WORK ITEM: With the pictures removed, reproduce exactly the lines from the one that contains "cultura académica, la" through the last line of the entries below.

DATASET RECORDS:
□ □ □
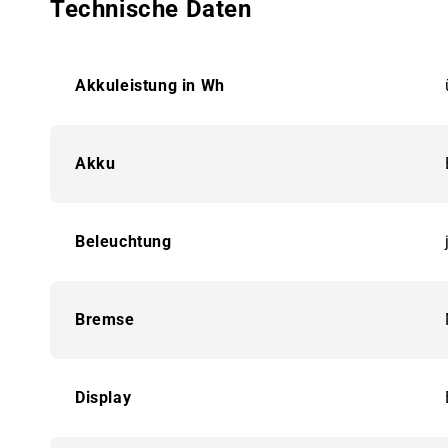
Technische Daten
Akkuleistung in Wh
Akku
Beleuchtung
Bremse
Display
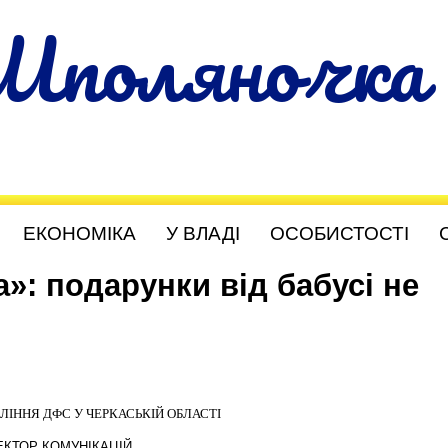
Шполяночка
ЕКОНОМІКА
У ВЛАДІ
ОСОБИСТОСТІ
»: подарунки від бабусі не
ЛІННЯ ДФС У ЧЕРКАСЬКІЙ ОБЛАСТІ
ЕКТОР КОМУНІКАЦІЙ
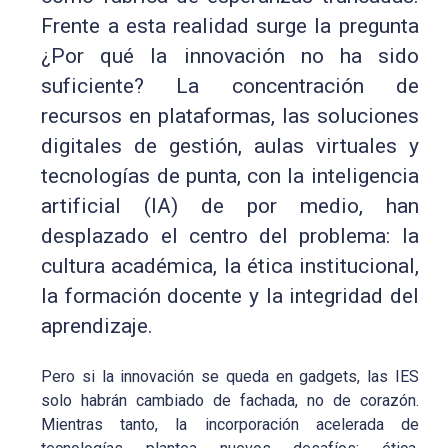
Frente a esta realidad surge la pregunta
¿Por qué la innovación no ha sido
suficiente? La concentración de
recursos en plataformas, las soluciones
digitales de gestión, aulas virtuales y
tecnologías de punta, con la inteligencia
artificial (IA) de por medio, han
desplazado el centro del problema: la
cultura académica, la ética institucional,
la formación docente y la integridad del
aprendizaje.
Pero si la innovación se queda en gadgets, las IES
solo habrán cambiado de fachada, no de corazón.
Mientras tanto, la incorporación acelerada de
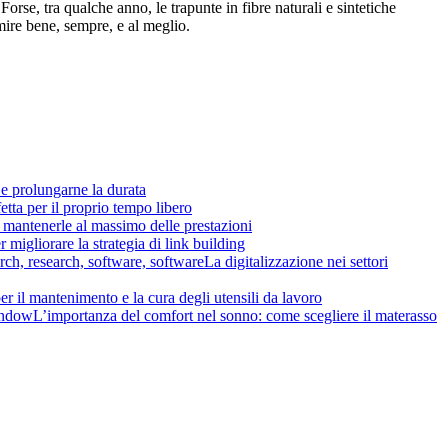
orse, tra qualche anno, le trapunte in fibre naturali e sintetiche
mire bene, sempre, e al meglio.
e prolungarne la durata
etta per il proprio tempo libero
mantenerle al massimo delle prestazioni
 migliorare la strategia di link building
La digitalizzazione nei settori
per il mantenimento e la cura degli utensili da lavoro
L’importanza del comfort nel sonno: come scegliere il materasso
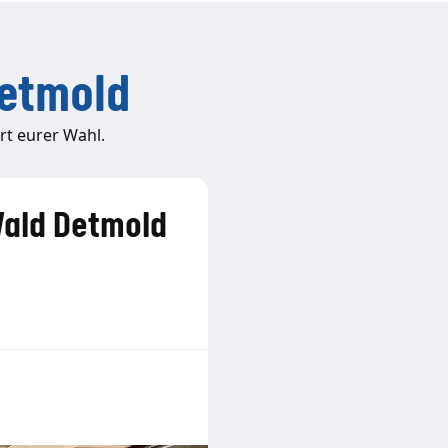
etmold
t eurer Wahl.
Wald Detmold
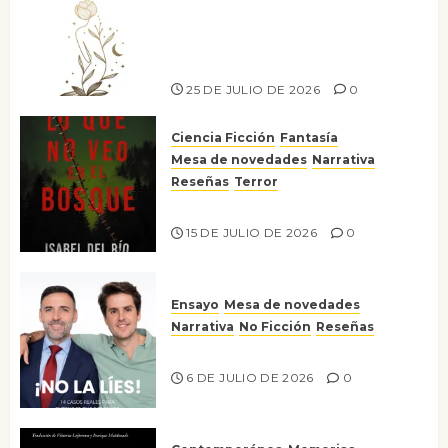
canto a la conciencia de la
escritora peruana Sol del
Risco
25 DE JULIO DE 2026
0
Ciencia Ficción
Fantasía
Mesa de novedades
Narrativa
Reseñas
Terror
Lo que no veo en el bosque
15 DE JULIO DE 2026
0
Ensayo
Mesa de novedades
Narrativa
No Ficción
Reseñas
¡No la líes!
6 DE JULIO DE 2026
0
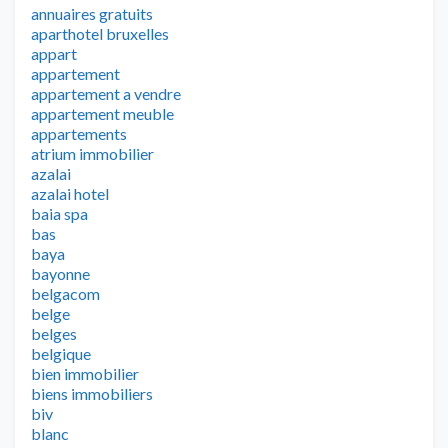
annuaires gratuits
aparthotel bruxelles
appart
appartement
appartement a vendre
appartement meuble
appartements
atrium immobilier
azalai
azalai hotel
baia spa
bas
baya
bayonne
belgacom
belge
belges
belgique
bien immobilier
biens immobiliers
biv
blanc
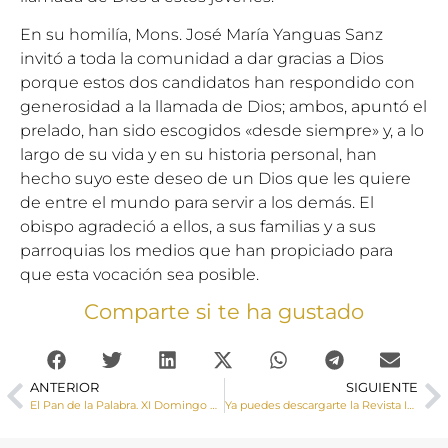
En su homilía, Mons. José María Yanguas Sanz
invitó a toda la comunidad a dar gracias a Dios
porque estos dos candidatos han respondido con
generosidad a la llamada de Dios; ambos, apuntó el
prelado, han sido escogidos «desde siempre» y, a lo
largo de su vida y en su historia personal, han
hecho suyo este deseo de un Dios que les quiere
de entre el mundo para servir a los demás. El
obispo agradeció a ellos, a sus familias y a sus
parroquias los medios que han propiciado para
que esta vocación sea posible.
Comparte si te ha gustado
ANTERIOR
SIGUIENTE
El Pan de la Palabra. XI Domingo del Tiempo Ordinario
Ya puedes descargarte la Revista Iglesia Diocesana Julio – Agosto 2017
□ □ □
OUTPUT BELOW:
cultura académica, la ética institucional,
la formación docente y la integridad del
aprendizaje.
Pero si la innovación se queda en gadgets, las IES
solo habrán cambiado de fachada, no de corazón.
Mientras tanto, la incorporación acelerada de
orse, tra qualche anno, le trapunte in fibre naturali e sintetiche
mire bene, sempre, e al meglio.
e prolungarne la durata
etta per il proprio tempo libero
mantenerle al massimo delle prestazioni
 migliorare la strategia di link building
La digitalizzazione nei settori
per il mantenimento e la cura degli utensili da lavoro
L’importanza del comfort nel sonno: come scegliere il materasso
etmold
t eurer Wahl.
Wald Detmold
canto a la conciencia de la
escritora peruana Sol del
Risco
25 DE JULIO DE 2026
0
Ciencia Ficción
Fantasía
Mesa de novedades
Narrativa
Reseñas
Terror
Lo que no veo en el bosque
15 DE JULIO DE 2026
0
Ensayo
Mesa de novedades
Narrativa
No Ficción
Reseñas
¡No la líes!
6 DE JULIO DE 2026
0
annuaires gratuits
aparthotel bruxelles
appart
appartement
appartement a vendre
appartement meuble
appartements
atrium immobilier
azalai
azalai hotel
baia spa
bas
baya
bayonne
belgacom
belge
belges
belgique
bien immobilier
biens immobiliers
biv
blanc
En su homilía, Mons. José María Yanguas Sanz
invitó a toda la comunidad a dar gracias a Dios
porque estos dos candidatos han respondido con
generosidad a la llamada de Dios; ambos, apuntó el
prelado, han sido escogidos «desde siempre» y, a lo
largo de su vida y en su historia personal, han
hecho suyo este deseo de un Dios que les quiere
de entre el mundo para servir a los demás. El
obispo agradeció a ellos, a sus familias y a sus
parroquias los medios que han propiciado para
que esta vocación sea posible.
Comparte si te ha gustado
ANTERIOR
SIGUIENTE
El Pan de la Palabra. XI Domingo del Tiempo Ordinario
Ya puedes descargarte la Revista Iglesia Diocesana Julio – Agosto 2017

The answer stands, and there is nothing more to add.